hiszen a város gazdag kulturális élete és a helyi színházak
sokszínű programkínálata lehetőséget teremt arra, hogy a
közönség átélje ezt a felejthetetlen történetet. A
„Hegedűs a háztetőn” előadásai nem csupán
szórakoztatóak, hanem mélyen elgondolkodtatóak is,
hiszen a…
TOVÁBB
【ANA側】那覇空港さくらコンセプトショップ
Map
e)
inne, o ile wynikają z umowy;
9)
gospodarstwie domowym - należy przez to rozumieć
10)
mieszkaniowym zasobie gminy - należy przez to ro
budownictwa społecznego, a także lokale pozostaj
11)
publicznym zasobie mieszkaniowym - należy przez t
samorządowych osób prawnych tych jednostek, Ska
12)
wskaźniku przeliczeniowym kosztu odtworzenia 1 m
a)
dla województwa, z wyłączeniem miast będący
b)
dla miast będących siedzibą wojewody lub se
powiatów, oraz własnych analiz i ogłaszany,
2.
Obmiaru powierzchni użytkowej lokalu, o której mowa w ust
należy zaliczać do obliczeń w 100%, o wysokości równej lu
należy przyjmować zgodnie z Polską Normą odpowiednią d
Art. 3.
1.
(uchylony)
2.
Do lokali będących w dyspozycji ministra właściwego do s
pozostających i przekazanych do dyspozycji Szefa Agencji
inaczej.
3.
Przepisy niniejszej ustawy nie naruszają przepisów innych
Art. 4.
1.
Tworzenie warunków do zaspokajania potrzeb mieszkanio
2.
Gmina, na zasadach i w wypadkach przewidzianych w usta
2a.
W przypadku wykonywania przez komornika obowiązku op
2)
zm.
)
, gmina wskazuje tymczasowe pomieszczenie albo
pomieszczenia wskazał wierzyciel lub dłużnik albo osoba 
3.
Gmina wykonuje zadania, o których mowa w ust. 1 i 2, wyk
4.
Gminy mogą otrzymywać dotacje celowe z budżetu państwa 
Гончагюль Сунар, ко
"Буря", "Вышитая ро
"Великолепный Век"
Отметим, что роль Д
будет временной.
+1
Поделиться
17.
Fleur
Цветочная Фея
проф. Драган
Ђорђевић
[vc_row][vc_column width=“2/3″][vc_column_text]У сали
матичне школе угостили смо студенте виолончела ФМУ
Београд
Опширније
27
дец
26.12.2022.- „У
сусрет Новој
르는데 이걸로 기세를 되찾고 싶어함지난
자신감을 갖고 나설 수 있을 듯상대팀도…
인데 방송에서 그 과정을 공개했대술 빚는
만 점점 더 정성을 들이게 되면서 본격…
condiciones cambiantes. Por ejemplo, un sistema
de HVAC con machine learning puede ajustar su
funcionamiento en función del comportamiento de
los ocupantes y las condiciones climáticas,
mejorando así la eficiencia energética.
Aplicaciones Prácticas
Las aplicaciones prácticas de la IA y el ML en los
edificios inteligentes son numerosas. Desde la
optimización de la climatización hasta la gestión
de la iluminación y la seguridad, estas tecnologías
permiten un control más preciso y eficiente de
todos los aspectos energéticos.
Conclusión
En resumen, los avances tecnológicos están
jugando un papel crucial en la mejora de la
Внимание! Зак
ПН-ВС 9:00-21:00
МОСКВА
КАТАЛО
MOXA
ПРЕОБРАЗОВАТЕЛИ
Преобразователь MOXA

* * *

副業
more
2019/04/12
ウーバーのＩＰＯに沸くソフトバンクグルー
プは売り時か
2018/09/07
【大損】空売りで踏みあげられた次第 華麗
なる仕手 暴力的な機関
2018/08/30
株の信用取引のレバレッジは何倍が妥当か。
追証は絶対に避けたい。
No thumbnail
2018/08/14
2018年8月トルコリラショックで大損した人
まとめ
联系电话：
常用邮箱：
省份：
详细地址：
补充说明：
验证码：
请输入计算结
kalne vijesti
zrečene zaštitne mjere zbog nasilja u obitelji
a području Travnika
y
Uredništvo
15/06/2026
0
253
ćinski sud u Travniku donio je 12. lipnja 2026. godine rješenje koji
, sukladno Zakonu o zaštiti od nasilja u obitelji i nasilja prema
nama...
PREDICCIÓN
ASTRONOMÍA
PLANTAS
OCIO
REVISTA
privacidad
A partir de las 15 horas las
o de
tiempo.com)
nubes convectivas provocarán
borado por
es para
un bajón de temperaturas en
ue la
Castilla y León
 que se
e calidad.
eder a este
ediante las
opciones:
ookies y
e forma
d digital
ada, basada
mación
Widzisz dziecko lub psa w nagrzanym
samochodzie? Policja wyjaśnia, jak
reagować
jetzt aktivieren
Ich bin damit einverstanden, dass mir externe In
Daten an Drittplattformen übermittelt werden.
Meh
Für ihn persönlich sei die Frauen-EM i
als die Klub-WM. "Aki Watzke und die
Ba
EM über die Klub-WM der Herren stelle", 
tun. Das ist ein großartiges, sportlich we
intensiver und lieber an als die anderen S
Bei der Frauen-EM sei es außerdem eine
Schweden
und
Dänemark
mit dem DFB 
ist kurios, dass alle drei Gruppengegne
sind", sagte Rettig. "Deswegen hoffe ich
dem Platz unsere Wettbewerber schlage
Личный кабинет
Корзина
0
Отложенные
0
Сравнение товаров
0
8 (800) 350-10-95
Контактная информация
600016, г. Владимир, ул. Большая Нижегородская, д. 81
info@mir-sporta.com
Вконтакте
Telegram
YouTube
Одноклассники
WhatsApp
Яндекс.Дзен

* * *

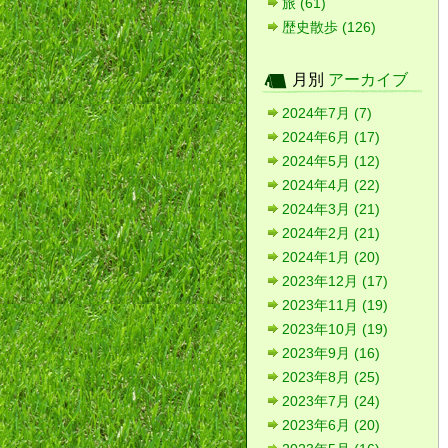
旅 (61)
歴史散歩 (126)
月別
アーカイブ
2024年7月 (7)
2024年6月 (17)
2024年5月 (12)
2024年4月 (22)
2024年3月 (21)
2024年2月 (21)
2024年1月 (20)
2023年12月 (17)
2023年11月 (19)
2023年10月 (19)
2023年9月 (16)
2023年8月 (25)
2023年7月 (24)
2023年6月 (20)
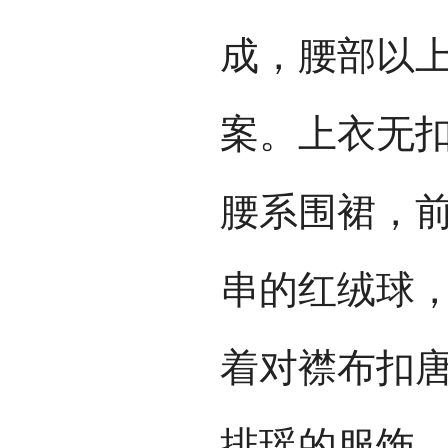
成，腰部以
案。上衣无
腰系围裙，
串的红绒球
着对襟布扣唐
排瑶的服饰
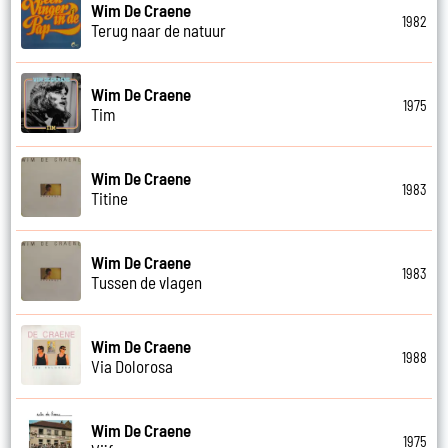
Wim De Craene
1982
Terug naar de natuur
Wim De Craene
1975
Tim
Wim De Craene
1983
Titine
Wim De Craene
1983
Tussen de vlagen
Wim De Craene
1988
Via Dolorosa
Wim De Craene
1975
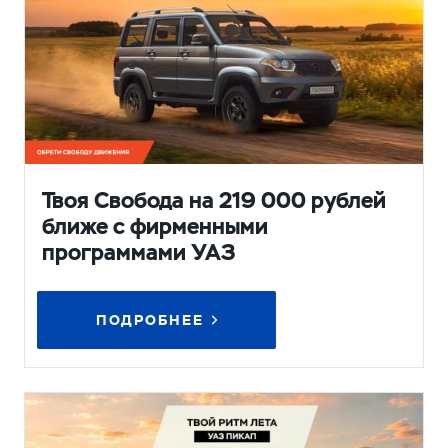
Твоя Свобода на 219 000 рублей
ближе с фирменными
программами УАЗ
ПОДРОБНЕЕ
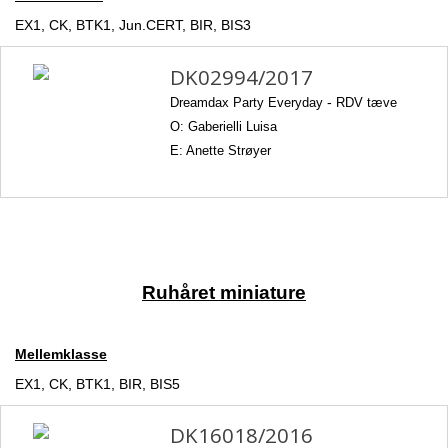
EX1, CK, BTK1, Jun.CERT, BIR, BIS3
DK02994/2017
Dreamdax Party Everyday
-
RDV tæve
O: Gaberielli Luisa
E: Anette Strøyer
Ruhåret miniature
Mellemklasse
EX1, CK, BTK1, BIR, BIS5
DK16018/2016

## WHAT THIS TASK INVOLVES
Each line holding "będących" in the records should be copied out.

## TASK SOLUTION
dla miast będących siedzibą wojewody lub se
Do lokali będących w dyspozycji ministra właściwego do s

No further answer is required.